Pyrefly vs. ty: Comparing Python’s Two New Rust-Based Type Checkers
39 points by hoistbypetard
39 points by hoistbypetard
[ty developer here]
We are happy with the attention that ty is starting to receive, but it’s important to call out that both ty and pyrefly are still incomplete! (OP mentions this, but it’s worth emphasizing again here.)
There are definitely examples cropping up that hit features that are not yet implemented. So when you encounter something where you think what we’re doing is daft, please recognize that we might have just not gotten around to that yet. Python is a big language!
pyrefly, mypy, and pyright all assume that
my_list.append("foo")
is a typing error, even though it is technically allowed (Python collections can have multiple types of objects!) If this is the intended behavior, ty is the only checker that implicitly allows this without requiring additional explicit typing onmy_list
.
This is where we have to step back and talk about goals. What the Python type-checking community has been doing is, effectively, defining a parallel language – call it “Typethon” – which just happens to be syntactically compatible with Python (or, mostly is, and when it isn’t, Python changes to accommodate), despite having different semantics. So the question for any given Python type checker is: are you a “type checker for Python”, or are you a type checker for Typethon?
The quoted passage above highlights one of the differences: a Python list
is a heterogeneous container. “List of what?” is not a useful question to ask of a Python list
, because any given list might contain items all of the same type, or might contain items of many different types, etc. But in Typethon, lists are homogeneous and there effectively is no such thing as standalone list
, only list[T]
. Something similar is true of mapping types: in Python the type dict
is a mapping of nearly arbitrary keys and values (I say “nearly” only because hashability requirements do exist), while in Typethon there is, again, no dict
, only dict[K, V]
(if you must have a dict
whose values are not all of one type V
, you have to use the TypedDict
construct to specify the exact set of literal keys and types of values you expect).

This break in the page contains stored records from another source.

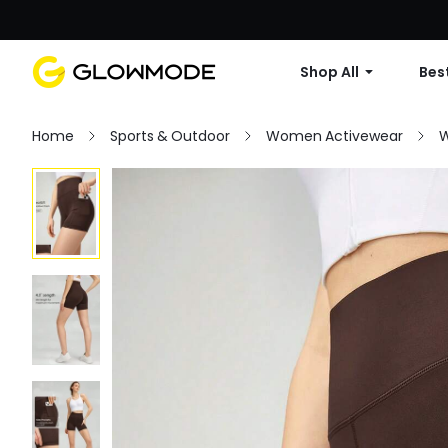
Shop All
Best
Home
Sports & Outdoor
Women Activewear
W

This also leads to “fun” times for people porting existing code to use type annotations, because a lot of common Python things don’t work in Typethon. For example, if you have a list[str | None]

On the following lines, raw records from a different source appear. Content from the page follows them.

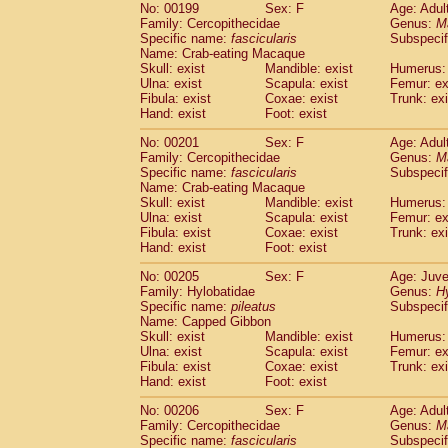
No: 00199
Sex: F
Age: Adul
Family: Cercopithecidae
Genus:
M
Specific name:
fascicularis
Subspecif
Name: Crab-eating Macaque
Skull: exist
Mandible: exist
Humerus: 
Ulna: exist
Scapula: exist
Femur: ex
Fibula: exist
Coxae: exist
Trunk: exi
Hand: exist
Foot: exist
No: 00201
Sex: F
Age: Adul
Family: Cercopithecidae
Genus:
M
Specific name:
fascicularis
Subspecif
Name: Crab-eating Macaque
Skull: exist
Mandible: exist
Humerus: 
Ulna: exist
Scapula: exist
Femur: ex
Fibula: exist
Coxae: exist
Trunk: exi
Hand: exist
Foot: exist
No: 00205
Sex: F
Age: Juve
Family: Hylobatidae
Genus:
H
Specific name:
pileatus
Subspecif
Name: Capped Gibbon
Skull: exist
Mandible: exist
Humerus: 
Ulna: exist
Scapula: exist
Femur: ex
Fibula: exist
Coxae: exist
Trunk: exi
Hand: exist
Foot: exist
No: 00206
Sex: F
Age: Adul
Family: Cercopithecidae
Genus:
M
Specific name:
fascicularis
Subspecif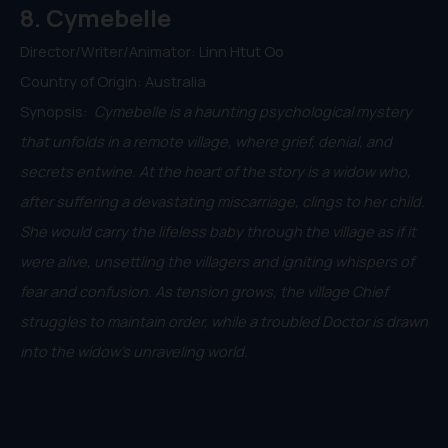
8. Cymebelle
Director/Writer/Animator: Linn Htut Oo
Country of Origin: Australia
Synopsis:
Cymebelle is a haunting psychological mystery
that unfolds in a remote village, where grief, denial, and
secrets entwine. At the heart of the story is a widow who,
after suffering a devastating miscarriage, clings to her child.
She would carry the lifeless baby through the village as if it
were alive, unsettling the villagers and igniting whispers of
fear and confusion. As tension grows, the village Chief
struggles to maintain order, while a troubled Doctor is drawn
into the widow’s unraveling world.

(say, obtained from reading a bunch of possibly-missing configuration values), you cannot use type narrowing operations to get to a list[str]
no matter what you do, because Typethon defines list
as an invariant type. You have to first go back and explicitly change the annotation to something like Sequence[str | None]
which – because Sequence
is covariant – does let you narrow (but then gets into yet more difficulty when you realize that in Typethon Sequence
is immutable).
Some of the above will be familiar to people who’ve read my previous comments on experiences with Typethon.
But in Typethon, lists are homogeneous and there effectively is no such thing as standalone list, only list[T].
This isn’t true. You could have a list[any] if you really want that.
It is absolutely true that “typed Python” requires lists to be homogenous. If it didn’t, then the example I quoted would not be an error in existing type checkers. Workarounds like explicitly annotating list[Any]
or list[object]
are just adopting extremely broad types the T
in list[T]
in order to allow inserting items of disparate types.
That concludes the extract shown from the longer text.